Presentation
Presented with left hemiparesis. NIHSS was 14. Stroke protocol activated.
Patient Data
NECT shows some cortical atrophy, especially in the left occipital lobe, but is otherwise unremarkable.
Occlusion of the right anterior cerebral artery (ACA) is evident on CTA and CTP shows an area of ischemic penumbra in the vascular territory of the right ACA.
The preliminary angiogram of the right internal carotid artery confirmed occlusion of the A2 segment of the ACA. Several attempts at mechanical thrombectomy with different stentrievers were made without success. At image revision, a very fine irregularity and tortuosity of the distal branches of the right ACA and middle cerebral artery (MCA) ("pseudoangiomatosis") was noted.
The patient underwent brain MRI a few days after the event: an acute infarction in the right ACA territory is noted, but also a smaller acute infarction in the left distal ACA territory, involving the other half of the corpus callosum and part of the mesial occipital cortex. In addition, multiple bilateral, cortical-subcortical, predominantly but not only supratentorial chronic infarctions are noted, with sparing of the periventricular white matter. Finally, there is severe cortical atrophy with no significant microbleeds at T2* gradient echo imaging.
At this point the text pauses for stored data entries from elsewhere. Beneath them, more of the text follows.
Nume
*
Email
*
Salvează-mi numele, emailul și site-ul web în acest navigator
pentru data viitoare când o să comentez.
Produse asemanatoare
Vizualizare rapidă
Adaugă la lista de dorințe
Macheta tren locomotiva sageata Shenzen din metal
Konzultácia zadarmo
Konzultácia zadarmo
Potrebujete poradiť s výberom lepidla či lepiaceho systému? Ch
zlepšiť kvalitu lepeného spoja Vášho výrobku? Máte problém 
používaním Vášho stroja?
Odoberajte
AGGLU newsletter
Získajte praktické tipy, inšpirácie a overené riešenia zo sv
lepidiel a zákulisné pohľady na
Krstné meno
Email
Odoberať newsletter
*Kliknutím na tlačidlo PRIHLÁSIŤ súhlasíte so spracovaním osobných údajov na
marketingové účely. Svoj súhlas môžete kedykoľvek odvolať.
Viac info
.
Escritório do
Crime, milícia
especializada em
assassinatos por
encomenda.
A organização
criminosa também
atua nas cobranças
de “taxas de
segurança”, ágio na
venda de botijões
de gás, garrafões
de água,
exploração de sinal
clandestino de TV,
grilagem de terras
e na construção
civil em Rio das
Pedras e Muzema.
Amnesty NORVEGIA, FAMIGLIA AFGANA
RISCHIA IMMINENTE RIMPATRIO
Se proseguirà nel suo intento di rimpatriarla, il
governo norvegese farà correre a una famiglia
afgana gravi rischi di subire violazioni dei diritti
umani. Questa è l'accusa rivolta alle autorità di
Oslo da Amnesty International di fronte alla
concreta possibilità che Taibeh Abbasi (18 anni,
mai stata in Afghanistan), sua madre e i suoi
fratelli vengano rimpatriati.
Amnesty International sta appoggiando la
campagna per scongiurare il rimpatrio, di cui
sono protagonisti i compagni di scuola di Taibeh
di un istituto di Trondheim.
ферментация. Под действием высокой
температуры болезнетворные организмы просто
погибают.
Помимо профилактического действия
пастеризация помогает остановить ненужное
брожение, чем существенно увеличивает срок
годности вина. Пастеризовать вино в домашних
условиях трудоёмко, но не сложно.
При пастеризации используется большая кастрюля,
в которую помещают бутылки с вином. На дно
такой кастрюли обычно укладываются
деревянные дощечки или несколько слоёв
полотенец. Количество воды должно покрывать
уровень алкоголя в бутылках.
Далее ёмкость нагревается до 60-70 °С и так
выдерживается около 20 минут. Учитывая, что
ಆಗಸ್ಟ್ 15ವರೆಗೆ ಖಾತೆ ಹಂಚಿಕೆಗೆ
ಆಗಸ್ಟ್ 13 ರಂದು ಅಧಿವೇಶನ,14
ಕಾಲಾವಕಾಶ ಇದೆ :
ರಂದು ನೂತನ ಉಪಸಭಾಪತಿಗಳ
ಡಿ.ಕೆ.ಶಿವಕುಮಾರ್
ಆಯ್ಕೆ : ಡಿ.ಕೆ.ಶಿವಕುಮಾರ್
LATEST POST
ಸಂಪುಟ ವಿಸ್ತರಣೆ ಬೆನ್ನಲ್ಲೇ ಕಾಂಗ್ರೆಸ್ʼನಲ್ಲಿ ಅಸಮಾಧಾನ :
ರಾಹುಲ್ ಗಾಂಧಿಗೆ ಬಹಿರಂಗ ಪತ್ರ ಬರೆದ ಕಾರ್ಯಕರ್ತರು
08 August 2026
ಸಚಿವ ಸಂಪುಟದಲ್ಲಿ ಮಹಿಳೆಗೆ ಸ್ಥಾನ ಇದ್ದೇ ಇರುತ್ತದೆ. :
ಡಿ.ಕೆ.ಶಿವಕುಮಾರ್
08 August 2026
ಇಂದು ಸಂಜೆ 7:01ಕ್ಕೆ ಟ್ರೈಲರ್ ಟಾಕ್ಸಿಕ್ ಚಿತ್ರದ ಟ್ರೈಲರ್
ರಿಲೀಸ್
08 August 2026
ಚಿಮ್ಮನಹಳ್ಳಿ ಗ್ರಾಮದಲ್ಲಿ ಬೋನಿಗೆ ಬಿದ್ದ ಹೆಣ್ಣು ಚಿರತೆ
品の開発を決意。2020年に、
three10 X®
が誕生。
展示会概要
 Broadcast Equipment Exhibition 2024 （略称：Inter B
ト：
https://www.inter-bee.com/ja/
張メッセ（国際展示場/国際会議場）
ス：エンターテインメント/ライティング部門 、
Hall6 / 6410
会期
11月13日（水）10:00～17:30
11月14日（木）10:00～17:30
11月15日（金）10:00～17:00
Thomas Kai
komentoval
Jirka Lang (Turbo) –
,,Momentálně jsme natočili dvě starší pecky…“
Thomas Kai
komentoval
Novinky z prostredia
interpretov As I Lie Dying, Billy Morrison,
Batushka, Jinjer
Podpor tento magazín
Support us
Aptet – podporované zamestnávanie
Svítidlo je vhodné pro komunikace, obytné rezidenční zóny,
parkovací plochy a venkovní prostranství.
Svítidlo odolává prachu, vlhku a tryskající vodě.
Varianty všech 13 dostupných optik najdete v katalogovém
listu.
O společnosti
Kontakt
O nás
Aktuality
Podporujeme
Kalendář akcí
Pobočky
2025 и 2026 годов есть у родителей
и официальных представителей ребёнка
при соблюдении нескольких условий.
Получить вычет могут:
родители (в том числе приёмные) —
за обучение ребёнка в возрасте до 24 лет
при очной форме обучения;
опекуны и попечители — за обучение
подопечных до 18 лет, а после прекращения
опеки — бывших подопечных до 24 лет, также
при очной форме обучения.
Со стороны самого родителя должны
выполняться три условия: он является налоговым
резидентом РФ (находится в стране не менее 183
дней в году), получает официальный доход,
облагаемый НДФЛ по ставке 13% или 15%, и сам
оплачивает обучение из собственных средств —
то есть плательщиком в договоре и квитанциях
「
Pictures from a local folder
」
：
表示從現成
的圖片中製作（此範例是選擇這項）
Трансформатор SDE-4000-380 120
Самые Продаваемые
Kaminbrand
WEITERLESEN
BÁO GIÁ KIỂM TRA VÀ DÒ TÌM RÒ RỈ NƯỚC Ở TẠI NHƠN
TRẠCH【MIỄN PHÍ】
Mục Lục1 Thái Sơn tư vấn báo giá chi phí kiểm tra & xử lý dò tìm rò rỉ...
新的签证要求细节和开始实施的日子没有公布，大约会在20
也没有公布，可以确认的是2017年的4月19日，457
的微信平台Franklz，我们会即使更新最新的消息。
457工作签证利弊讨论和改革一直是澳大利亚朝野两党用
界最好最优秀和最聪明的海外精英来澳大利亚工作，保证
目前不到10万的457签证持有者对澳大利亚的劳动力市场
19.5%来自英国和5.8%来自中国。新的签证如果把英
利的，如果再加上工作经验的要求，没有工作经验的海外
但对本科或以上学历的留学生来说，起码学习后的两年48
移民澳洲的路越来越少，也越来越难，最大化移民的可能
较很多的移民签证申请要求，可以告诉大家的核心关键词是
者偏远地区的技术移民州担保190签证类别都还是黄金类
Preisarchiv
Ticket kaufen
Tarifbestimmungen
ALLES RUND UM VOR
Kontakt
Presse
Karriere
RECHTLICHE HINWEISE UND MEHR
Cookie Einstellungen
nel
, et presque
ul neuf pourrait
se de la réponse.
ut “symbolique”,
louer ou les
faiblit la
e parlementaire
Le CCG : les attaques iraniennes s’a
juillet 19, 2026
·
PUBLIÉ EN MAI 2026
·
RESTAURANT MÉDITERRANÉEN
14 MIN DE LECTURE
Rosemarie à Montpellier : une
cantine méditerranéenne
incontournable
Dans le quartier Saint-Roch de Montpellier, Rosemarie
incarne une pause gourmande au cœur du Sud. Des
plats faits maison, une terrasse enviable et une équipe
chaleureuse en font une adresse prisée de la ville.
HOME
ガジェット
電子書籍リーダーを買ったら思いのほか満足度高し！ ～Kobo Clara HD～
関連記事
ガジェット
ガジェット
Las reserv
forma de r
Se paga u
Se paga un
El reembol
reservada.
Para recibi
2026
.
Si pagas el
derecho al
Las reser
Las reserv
The patient had a diffuse cutaneous rash which was noted only after the very acute phase. It was deemed compatible with livedo reticularis and a skin biopsy was performed.
The papillary and reticular dermis shows a proliferation of thin-walled small-caliber vessels with hints of hyperplasia of the endothelial lining and an ectatic lumen. Traces of eosinophilic fibrinoid material can be recognized within the lumen. The lymphocytic inflammation is distributed around the adnexa and the vessels.
The whole picture was considered ascribable to Sneddon Syndrome
Case Discussion
Sneddon syndrome is a clinical diagnosis with a fairly characteristic skin rash, MRI findings and catheter angiography appearance. In this case, given the very acute presentation, the livedo reticularis and the "pseudoangiomatosis" on DSA were not noted. However, during the following few days, the patient was thoroughly studied. Of note, mechanical thrombectomy was unsuccessful even after several attempts with different devices, possibly because of the underlying pathology.